A two_part test is used to determine maritime jurisdiction, based on the event's potentially disruptive impact on maritime commerce and its substantial relation to traditional maritime activity.
The test of admiralty jurisdiction lies in the subject matter of the contract or controversy involved.[FN1] In determining the existence of a district court's admiralty jurisdiction, inquiry does not turn on the actual effects on maritime commerce of the incident giving rise to the suit, but rather on the general character of the incident involved.[FN2] The court must assess the general features and the type of incident involved to determine whether such an incident is likely to disrupt commercial activity and whether it is substantially related to traditional maritime activity.[FN3] Thus, a two_part test is used to determine maritime jurisdiction: first, the event's potentially disruptive impact on maritime commerce, and second, the general conduct surrounding the incident must be substantially related to traditional maritime activity.[FN4]

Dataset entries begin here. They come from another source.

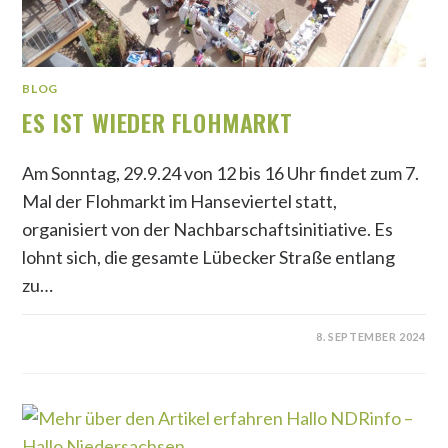
BLOG
ES IST WIEDER FLOHMARKT
Am Sonntag, 29.9.24 von 12 bis 16 Uhr findet zum 7.
Mal der Flohmarkt im Hanseviertel statt,
organisiert von der Nachbarschaftsinitiative. Es
lohnt sich, die gesamte Lübecker Straße entlang
zu…
8. SEPTEMBER 2024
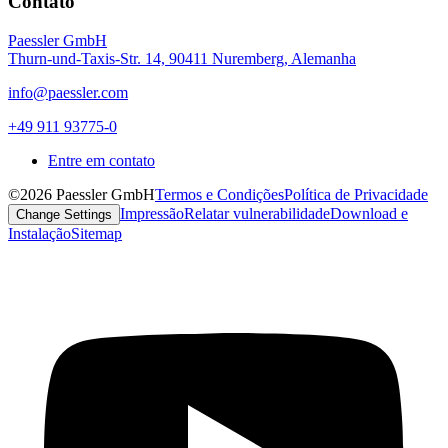
Contato
Paessler GmbH
Thurn-und-Taxis-Str. 14, 90411 Nuremberg, Alemanha
info@paessler.com
+49 911 93775-0
Entre em contato
©2026 Paessler GmbH
Termos e Condições
Política de Privacidade
Impressão
Relatar vulnerabilidade
Download e
Change Settings
Instalação
Sitemap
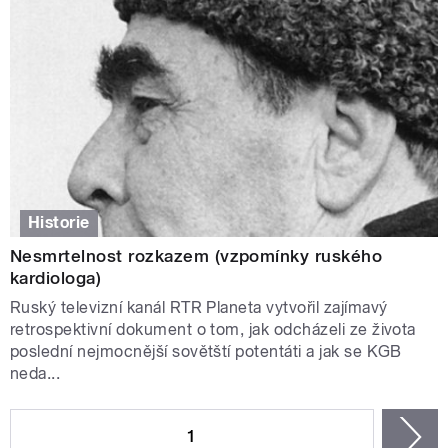
Historie
Nesmrtelnost rozkazem (vzpomínky ruského
kardiologa)
Ruský televizní kanál RTR Planeta vytvořil zajímavý
retrospektivní dokument o tom, jak odcházeli ze života
poslední nejmocnější sovětští potentáti a jak se KGB
neda...
STRÁNKY
1
n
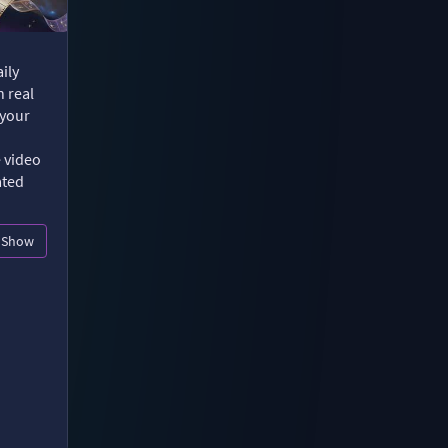
ily
n real
 your
e video
ated
Show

Application of admiralty jurisdiction is appropriate if the event giving rise to the suit occurs on navigable water and a potential hazard to maritime commerce arises from an activity that bears substantial relationship to traditional maritime activity.[FN5] Activities significantly related to traditional maritime activity are not limited to navigation, but extend at least to any other activity traditionally undertaken by vessels, commercial or noncommercial.[FN6] Focusing on the status of the claimant to determine whether admiralty jurisdiction exists is inappropriate.[FN7]

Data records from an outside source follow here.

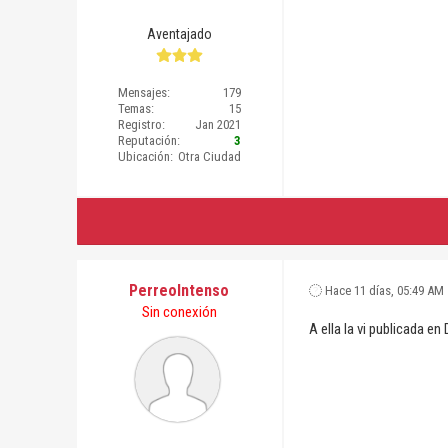
Aventajado
Mensajes:
179
Temas:
15
Registro:
Jan 2021
Reputación:
3
Ubicación:
Otra Ciudad
PerreoIntenso
Hace 11 días
, 05:49 AM
Sin conexión
A ella la vi publicada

The court should determine the potential impact of a given type of incident by examining its general character and assess the general features of the type of incident involved to determine whether it is likely to disrupt commercial activity.[FN8] The court must consider a description of the incident at an intermediate level of possible generality,[FN9] not by subjecting the minutia of a case to the "potential hazard to maritime commerce" and "substantial relation to traditional maritime activity" tests but relating the "general" aspects of the case to those two prongs.[FN10]

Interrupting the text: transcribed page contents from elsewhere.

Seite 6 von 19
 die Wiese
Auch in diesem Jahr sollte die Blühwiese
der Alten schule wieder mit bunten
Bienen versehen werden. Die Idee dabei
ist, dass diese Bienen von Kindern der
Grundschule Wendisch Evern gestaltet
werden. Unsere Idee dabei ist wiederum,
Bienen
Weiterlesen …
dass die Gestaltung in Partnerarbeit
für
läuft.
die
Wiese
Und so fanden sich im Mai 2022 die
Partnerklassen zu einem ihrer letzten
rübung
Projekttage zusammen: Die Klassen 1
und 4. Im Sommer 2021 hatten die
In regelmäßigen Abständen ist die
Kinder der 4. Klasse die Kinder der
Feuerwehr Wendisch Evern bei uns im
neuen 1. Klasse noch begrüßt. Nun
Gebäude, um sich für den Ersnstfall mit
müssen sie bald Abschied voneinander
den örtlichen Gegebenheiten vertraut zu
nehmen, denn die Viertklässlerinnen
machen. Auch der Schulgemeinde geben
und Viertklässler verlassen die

A "potential hazard" to maritime commerce need not include an actual hazard in the case at hand, but can be hypothetical, though not fantastical, and a "traditional maritime activity" may include any maritime_related activity, not just marine navigation.
The maritime law of the United States is to be uniform throughout the entire country, although absolute uniformity is not essential.
The requirement of uniformity in federal maritime law is not absolute.[FN4] Absolute or perfect uniformity is not necessary in all cases,[FN5] the facts determining whether uniformity is required.[FN6] Uniformity is required only when the essential features of exclusive federal jurisdiction are involved.[FN7]
A court which is properly exercising admiralty jurisdiction may proceed on or apply equitable principles and grant equitable relief.